Closed Bug 396791 Opened 17 years ago Closed 17 years ago

CSS parser uses uninitialized memory

Categories

(Core :: CSS Parsing and Computation, defect)

defect
Not set
normal

Tracking

()

RESOLVED DUPLICATE of bug 389685

People

(Reporter: lcamtuf, Unassigned)

References

()

Details

Hello again,

This is a pretty interesting bug, actually, although I had no time to analyze it in great detail...

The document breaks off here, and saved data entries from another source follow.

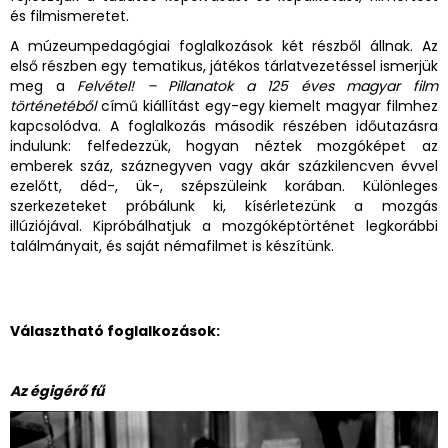
és filmismeretet.
A múzeumpedagógiai foglalkozások két részből állnak. Az
első részben egy tematikus, játékos tárlatvezetéssel ismerjük
meg a
Felvétel! – Pillanatok a 125 éves magyar film
történetéből
című kiállítást egy-egy kiemelt magyar filmhez
kapcsolódva. A foglalkozás második részében időutazásra
indulunk: felfedezzük, hogyan néztek mozgóképet az
emberek száz, száznegyven vagy akár százkilencven évvel
ezelőtt, déd-, ük-, szépszüleink korában. Különleges
szerkezeteket próbálunk ki, kísérletezünk a mozgás
illúziójával. Kipróbálhatjuk a mozgóképtörténet legkorábbi
találmányait, és saját némafilmet is készítünk.
Választható foglalkozások:
Az égigérő fű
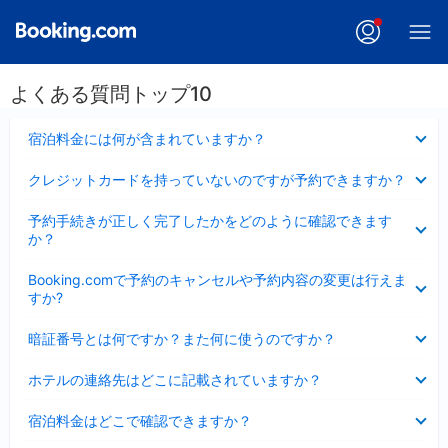
よくある質問トップ10
折
宿泊料金には何が含まれていますか？
り
た
折
クレジットカードを持っていないのですが予約できますか？
た
り
み
た
折
ま
予約手続きが正しく完了したかをどのように確認できます
た
り
し
か？
み
た
た
ま
た
折
し
Booking.comで予約のキャンセルや予約内容の変更は行えま
み
り
た
すか?
ま
た
し
た
折
た
暗証番号とは何ですか？また何に使うのですか？
み
り
ま
た
折
し
ホテルの連絡先はどこに記載されていますか？
た
り
た
み
た
折
ま
宿泊料金はどこで確認できますか？
た
り
し
み
た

If STYLE="" parameter is encountered when parsing a tag (or just any other STYLE value that is semantically empty, that is consists of whitespaces and comments alone), Firefox CSS parser will apparently attempt to utilize the contents of a previous, already deallocated buffer and interpret this as a syntax element instead.

See bug URL for demo.

Using (and possibly freeing again) deallocated memory is obviously bad for security, and may easily lead to serious problems. 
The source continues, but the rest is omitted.